Note that the filter from top to bottom are b, g, r. So now we need to slice the images into 3 different part so that we can stack them altogether. What we do here is simply divided the hieght of the original image by 3 and them use index slicing to get the coresspoind part.

blue filter:

original given picture of Cathedral with blue flter.jpg

green filter:

red filter:

And as you can see, there are some border around the images, which we need to get rid of them or they will influence out later calculation. Here I didn't implement anything special, but just crop all 4 sides of the image by a fixed percentage (10 % in my case) of the image.
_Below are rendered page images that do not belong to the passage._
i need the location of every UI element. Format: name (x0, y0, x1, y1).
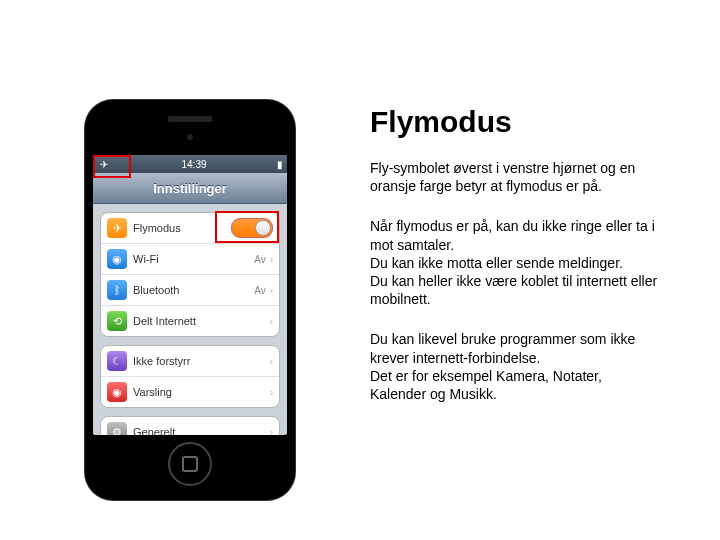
row-label: Flymodus (133, 222, 181, 234)
moon-icon: ☾ (107, 351, 127, 371)
chevron-right-icon: › (270, 254, 273, 265)
battery-icon: ▮ (277, 159, 283, 170)
chevron-right-icon: › (270, 316, 273, 327)
article-p2: Når flymodus er på, kan du ikke ringe el… (370, 217, 660, 308)
gear-icon: ⚙ (107, 422, 127, 435)
row-notifications[interactable]: ◉ Varsling › (101, 377, 279, 407)
row-label: Delt Internett (133, 315, 196, 327)
row-general[interactable]: ⚙ Generelt › (101, 417, 279, 435)
chevron-right-icon: › (270, 387, 273, 398)
row-label: Bluetooth (133, 284, 179, 296)
flymodus-toggle[interactable] (231, 218, 273, 238)
article-p3: Du kan likevel bruke programmer som ikke… (370, 330, 660, 403)
row-bluetooth[interactable]: ᛒ Bluetooth Av › (101, 275, 279, 306)
bluetooth-icon: ᛒ (107, 280, 127, 300)
settings-title: Innstillinger (153, 181, 227, 196)
home-button[interactable] (168, 442, 212, 486)
phone-screen: ✈ 14:39 ▮ Innstillinger ✈ Flymodus ◉ Wi-… (93, 155, 287, 435)
highlight-statusbar-plane (93, 155, 131, 178)
row-dnd[interactable]: ☾ Ikke forstyrr › (101, 346, 279, 377)
phone-frame: ✈ 14:39 ▮ Innstillinger ✈ Flymodus ◉ Wi-… (85, 100, 295, 500)
row-value: Av (254, 285, 266, 296)
article-text: Flymodus Fly-symbolet øverst i venstre h… (370, 105, 660, 425)
settings-group-1: ✈ Flymodus ◉ Wi-Fi Av › ᛒ Bluetooth Av ›… (100, 212, 280, 337)
row-wifi[interactable]: ◉ Wi-Fi Av › (101, 244, 279, 275)
chevron-right-icon: › (270, 427, 273, 436)
article-title: Flymodus (370, 105, 660, 139)
status-time: 14:39 (181, 159, 206, 170)
notification-icon: ◉ (107, 382, 127, 402)
chevron-right-icon: › (270, 285, 273, 296)
row-label: Wi-Fi (133, 253, 159, 265)
airplane-icon: ✈ (107, 218, 127, 238)
row-label: Varsling (133, 386, 172, 398)
article-p1: Fly-symbolet øverst i venstre hjørnet og… (370, 159, 660, 195)
row-label: Generelt (133, 426, 175, 435)
wifi-icon: ◉ (107, 249, 127, 269)
row-value: Av (254, 254, 266, 265)
settings-group-2: ☾ Ikke forstyrr › ◉ Varsling › (100, 345, 280, 408)
row-hotspot[interactable]: ⟲ Delt Internett › (101, 306, 279, 336)
settings-group-3: ⚙ Generelt › 🔊 Lyder › (100, 416, 280, 435)
hotspot-icon: ⟲ (107, 311, 127, 331)
row-label: Ikke forstyrr (133, 355, 190, 367)
chevron-right-icon: › (270, 356, 273, 367)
cropped image with blue filter:

original given picture of Cathedral.jpg with blue filter and cropped

After we finished processing all the 3 channels images, we can now start with the next step

2. Brute Force Alignment:

After we have pre-processed all of our images, we can noe tarting to implement the technique to produce color photograph. The problem is, we still need to align all the different channels before we can stack them.

This is something you will get without any alignment:

So what we need to do is that choose a base channel out of 3 as a reference, and see how we can find the correct displacement of the other 2 channels baseon the base channel so they can be well aligned. The esiest implementation is that we can go over a small window of search, like [-15, 15] in my case. And try find the best displacement exhuastively.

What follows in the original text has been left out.